Look through the data below. Collect every line where the word "глубокая" occurs.

Data shown: Begin

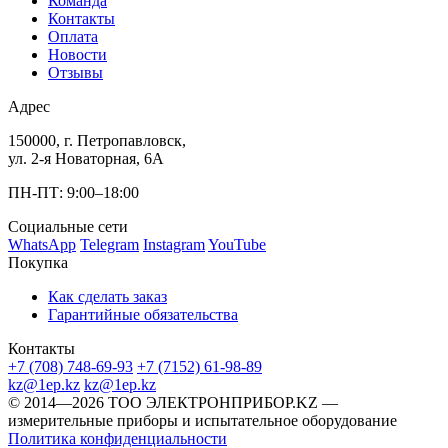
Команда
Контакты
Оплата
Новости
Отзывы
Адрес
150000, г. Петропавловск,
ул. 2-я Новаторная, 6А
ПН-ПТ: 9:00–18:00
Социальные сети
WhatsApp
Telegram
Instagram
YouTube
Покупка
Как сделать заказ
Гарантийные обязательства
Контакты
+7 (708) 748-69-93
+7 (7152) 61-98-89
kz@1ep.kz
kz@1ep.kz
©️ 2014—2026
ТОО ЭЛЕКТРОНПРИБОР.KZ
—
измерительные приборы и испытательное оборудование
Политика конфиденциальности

Data shown: End
Data shown: Begin

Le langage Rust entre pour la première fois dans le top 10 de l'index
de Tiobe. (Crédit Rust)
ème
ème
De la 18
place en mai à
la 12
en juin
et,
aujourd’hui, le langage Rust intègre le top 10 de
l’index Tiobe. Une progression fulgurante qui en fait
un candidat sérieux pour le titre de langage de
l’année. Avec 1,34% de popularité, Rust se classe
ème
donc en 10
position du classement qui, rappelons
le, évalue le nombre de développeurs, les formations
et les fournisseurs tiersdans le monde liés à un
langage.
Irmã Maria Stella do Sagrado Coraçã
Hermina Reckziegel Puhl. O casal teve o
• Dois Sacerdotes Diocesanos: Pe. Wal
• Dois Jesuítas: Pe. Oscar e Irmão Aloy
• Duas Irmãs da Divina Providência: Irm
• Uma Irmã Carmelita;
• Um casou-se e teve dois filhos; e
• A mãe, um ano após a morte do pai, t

Data shown: End
Data shown: Begin

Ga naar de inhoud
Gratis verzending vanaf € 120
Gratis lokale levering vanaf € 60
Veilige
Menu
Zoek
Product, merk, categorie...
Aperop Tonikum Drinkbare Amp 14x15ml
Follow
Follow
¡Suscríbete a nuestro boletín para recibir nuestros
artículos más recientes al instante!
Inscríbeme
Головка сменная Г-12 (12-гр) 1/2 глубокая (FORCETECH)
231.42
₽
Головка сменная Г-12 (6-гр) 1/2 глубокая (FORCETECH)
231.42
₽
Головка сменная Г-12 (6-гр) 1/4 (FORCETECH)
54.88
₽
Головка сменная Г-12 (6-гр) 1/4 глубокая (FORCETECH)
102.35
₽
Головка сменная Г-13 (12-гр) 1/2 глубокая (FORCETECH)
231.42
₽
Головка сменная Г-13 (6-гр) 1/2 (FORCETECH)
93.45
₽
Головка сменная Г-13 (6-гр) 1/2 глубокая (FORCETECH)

Data shown: End

Exercise response:
Головка сменная Г-12 (12-гр) 1/2 глубокая (FORCETECH)
Головка сменная Г-12 (6-гр) 1/2 глубокая (FORCETECH)
Головка сменная Г-12 (6-гр) 1/4 глубокая (FORCETECH)
Головка сменная Г-13 (12-гр) 1/2 глубокая (FORCETECH)
Головка сменная Г-13 (6-гр) 1/2 глубокая (FORCETECH)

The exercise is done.